DÉFENSEURS DES DROITS HUMAINS
Des inquiétudes subsistaient quant aux conditions énoncées par la loi de 2013 pour que les ONG puissent acquérir une identité juridique, celles-ci devant préciser dans quelle mesure elles « contribuent au développement économique et social » du pays. En 2013, le Comité des droits de l’homme [ONU] a recommandé à la Bolivie de renoncer à ces conditions au motif qu’elles restreignaient la capacité des ONG à mener leurs activités de façon libre, indépendante et efficace.

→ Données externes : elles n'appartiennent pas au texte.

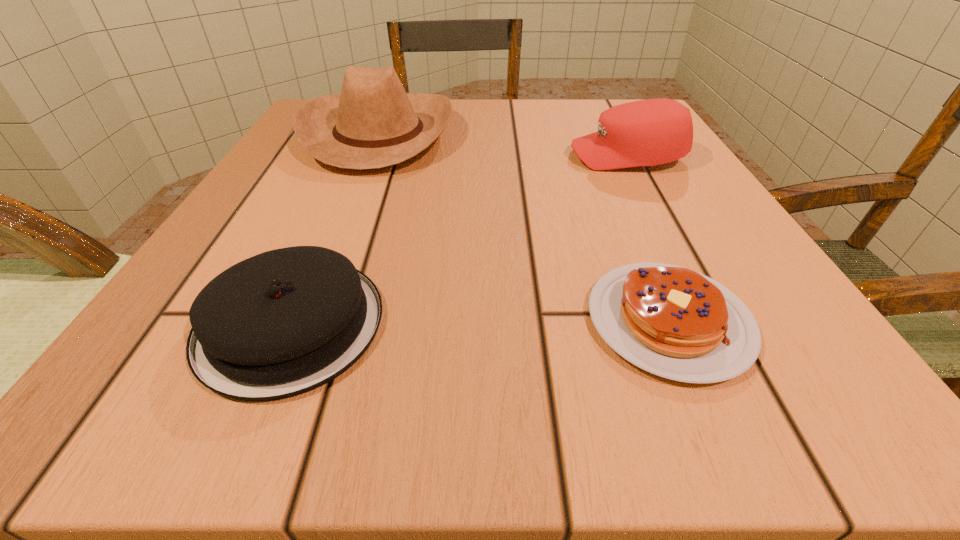 Locate an element on the screen. free space located on the back of the left pancake is located at coordinates [x=371, y=137].

I want to click on vacant space located 0.320m on the left of the shortest object, so click(x=310, y=321).

At what (x,y) coordinates should I click in order to perform the action: click on cowboy hat located in the far edge section of the desktop. Please return your answer as a coordinate pair (x, y). Looking at the image, I should click on (373, 123).

In order to click on cap positioned at the far edge in this screenshot , I will do `click(650, 132)`.

Locate an element on the screen. This screenshot has height=540, width=960. cowboy hat that is positioned at the left edge is located at coordinates (373, 123).

Where is `pancake at the left edge`? pancake at the left edge is located at coordinates (284, 322).

Locate an element on the screen. The image size is (960, 540). cap that is at the right edge is located at coordinates (650, 132).

What are the coordinates of `pancake that is at the right edge` in the screenshot? It's located at (671, 321).

Image resolution: width=960 pixels, height=540 pixels. I want to click on object that is positioned at the far left corner, so pos(373,123).

This screenshot has width=960, height=540. Identify the location of object that is at the near left corner. (284, 322). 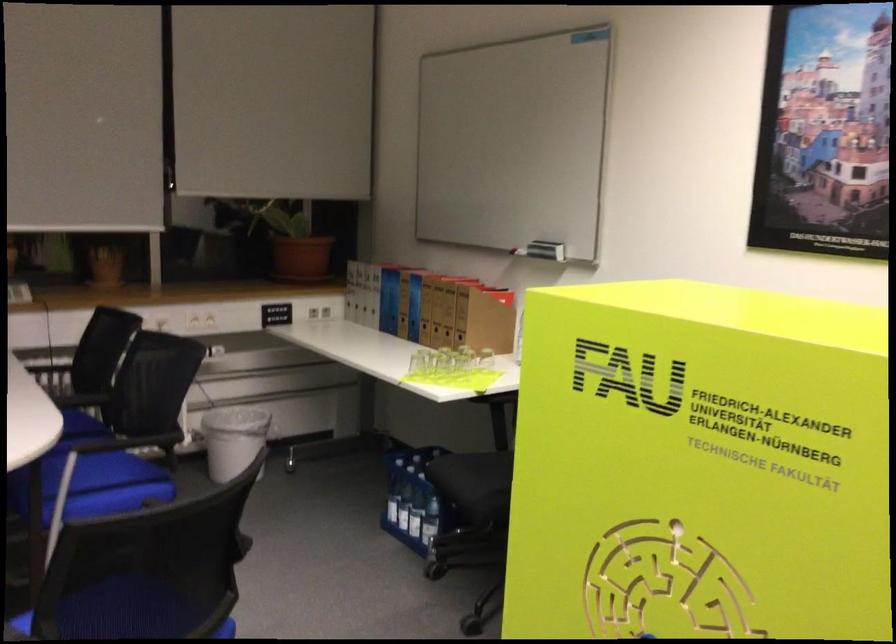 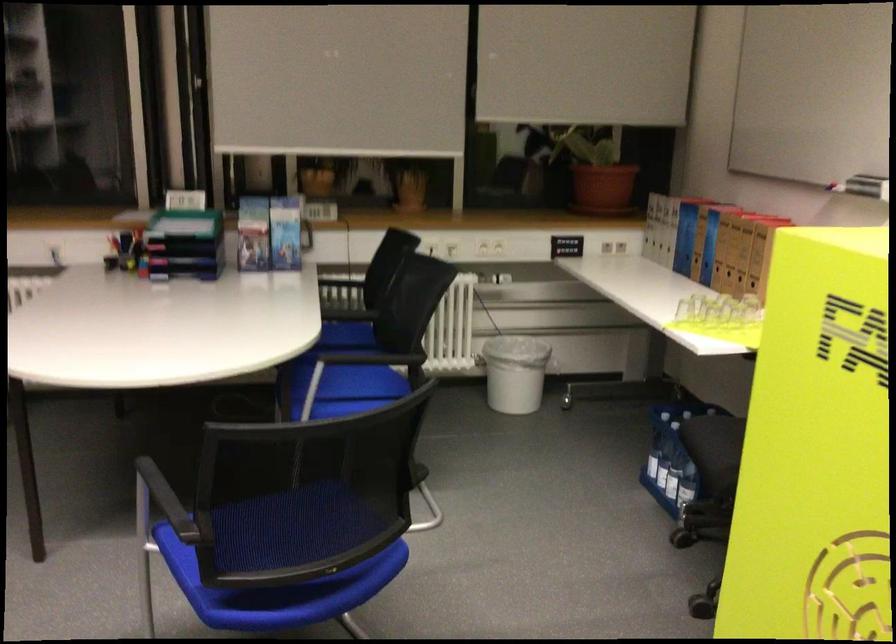 Find the pixel in the second image that matches the point at 402,511 in the first image.

(661, 465)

En janvier, des membres du Conseil national des Ayllus et Markas du Qullasuyu (CONAMAQ), qui participaient à une manifestation silencieuse devant le bureau de cette organisation à La Paz, ont été violemment expulsés par d’autres associations de peuples indigènes qui revendiquaient la direction du CONAMAQ. La police a été accusée de ne pas être intervenue pour empêcher cette expulsion violente.
En mars, l’ONG danoise IBIS a mis un terme à la plupart de ses projets dans le pays après que le gouvernement eut annoncé son expulsion en décembre 2013, au motif qu’elle s’immisçait dans les questions politiques et contribuait à diviser le mouvement indigène.

CONDITIONS CARCÉRALES

Le manque de sécurité dans les prisons et les conditions de détention déplorables demeuraient des sujets de préoccupation. Les retards empêchant la conclusion des procès dans des délais raisonnables, le recours excessif à la détention provisoire et le recours limité aux alternatives à la détention sont autant de facteurs qui contribuaient à la surpopulation carcérale. Pour remédier à ce problème, des amnisties et des grâces ont été accordées par des décrets présidentiels en 2013 et 2014, mais sans produire les effets escomptés.
En août, le médiateur a indiqué que l’enquête sur la mort de plus de 30 détenus à la prison de Palmasola, dans le département de Santa Cruz en août 2013, n’avait que peu progressé5.
En septembre, quatre détenus sont morts et une dizaine d’autres ont été blessés lors de bagarres à la prison d’El Abra, dans le département de Cochabamba. L’enquête était toujours en cours fin 2014.